▶ **Problem details**:
Repeat the data below with no changes.

▶ **Given entries**:
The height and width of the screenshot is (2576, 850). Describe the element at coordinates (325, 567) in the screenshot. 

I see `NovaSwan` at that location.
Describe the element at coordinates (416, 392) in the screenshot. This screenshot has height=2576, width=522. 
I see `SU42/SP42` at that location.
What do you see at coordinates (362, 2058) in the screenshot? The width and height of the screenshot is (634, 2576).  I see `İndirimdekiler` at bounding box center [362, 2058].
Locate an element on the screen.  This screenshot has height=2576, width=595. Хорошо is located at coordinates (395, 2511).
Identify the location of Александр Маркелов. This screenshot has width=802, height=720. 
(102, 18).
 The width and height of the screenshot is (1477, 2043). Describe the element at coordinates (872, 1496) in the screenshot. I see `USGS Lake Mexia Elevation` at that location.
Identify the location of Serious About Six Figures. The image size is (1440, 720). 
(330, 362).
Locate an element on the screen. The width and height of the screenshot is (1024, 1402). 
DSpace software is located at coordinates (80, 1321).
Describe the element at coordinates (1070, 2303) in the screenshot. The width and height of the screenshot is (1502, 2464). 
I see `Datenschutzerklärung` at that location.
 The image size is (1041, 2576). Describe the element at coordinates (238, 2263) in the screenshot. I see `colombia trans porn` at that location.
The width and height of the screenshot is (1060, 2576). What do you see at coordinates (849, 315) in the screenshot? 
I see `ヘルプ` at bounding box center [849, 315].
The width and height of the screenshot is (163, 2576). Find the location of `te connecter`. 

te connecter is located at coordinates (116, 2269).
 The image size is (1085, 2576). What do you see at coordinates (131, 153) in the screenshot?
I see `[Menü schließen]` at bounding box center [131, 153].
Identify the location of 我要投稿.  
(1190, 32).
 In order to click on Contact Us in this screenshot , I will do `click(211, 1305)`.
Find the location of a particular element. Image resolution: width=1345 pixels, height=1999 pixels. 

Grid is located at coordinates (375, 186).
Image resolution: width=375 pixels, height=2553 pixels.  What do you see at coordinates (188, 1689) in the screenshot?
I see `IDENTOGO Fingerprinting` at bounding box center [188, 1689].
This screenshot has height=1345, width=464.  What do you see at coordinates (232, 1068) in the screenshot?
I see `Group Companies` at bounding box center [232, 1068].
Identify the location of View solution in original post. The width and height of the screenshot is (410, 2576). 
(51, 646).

▶ **Exercise response**:
The height and width of the screenshot is (2576, 850). Describe the element at coordinates (325, 567) in the screenshot. 

I see `NovaSwan` at that location.
Describe the element at coordinates (416, 392) in the screenshot. This screenshot has height=2576, width=522. 
I see `SU42/SP42` at that location.
What do you see at coordinates (362, 2058) in the screenshot? The width and height of the screenshot is (634, 2576).  I see `İndirimdekiler` at bounding box center [362, 2058].
Locate an element on the screen.  This screenshot has height=2576, width=595. Хорошо is located at coordinates (395, 2511).
Identify the location of Александр Маркелов. This screenshot has width=802, height=720. 
(102, 18).
 The width and height of the screenshot is (1477, 2043). Describe the element at coordinates (872, 1496) in the screenshot. I see `USGS Lake Mexia Elevation` at that location.
Identify the location of Serious About Six Figures. The image size is (1440, 720). 
(330, 362).
Locate an element on the screen. The width and height of the screenshot is (1024, 1402). 
DSpace software is located at coordinates (80, 1321).
Describe the element at coordinates (1070, 2303) in the screenshot. The width and height of the screenshot is (1502, 2464). 
I see `Datenschutzerklärung` at that location.
 The image size is (1041, 2576). Describe the element at coordinates (238, 2263) in the screenshot. I see `colombia trans porn` at that location.
The width and height of the screenshot is (1060, 2576). What do you see at coordinates (849, 315) in the screenshot? 
I see `ヘルプ` at bounding box center [849, 315].
The width and height of the screenshot is (163, 2576). Find the location of `te connecter`. 

te connecter is located at coordinates (116, 2269).
 The image size is (1085, 2576). What do you see at coordinates (131, 153) in the screenshot?
I see `[Menü schließen]` at bounding box center [131, 153].
Identify the location of 我要投稿.  
(1190, 32).
 In order to click on Contact Us in this screenshot , I will do `click(211, 1305)`.
Find the location of a particular element. Image resolution: width=1345 pixels, height=1999 pixels. 

Grid is located at coordinates (375, 186).
Image resolution: width=375 pixels, height=2553 pixels.  What do you see at coordinates (188, 1689) in the screenshot?
I see `IDENTOGO Fingerprinting` at bounding box center [188, 1689].
This screenshot has height=1345, width=464.  What do you see at coordinates (232, 1068) in the screenshot?
I see `Group Companies` at bounding box center [232, 1068].
Identify the location of View solution in original post. The width and height of the screenshot is (410, 2576). 
(51, 646).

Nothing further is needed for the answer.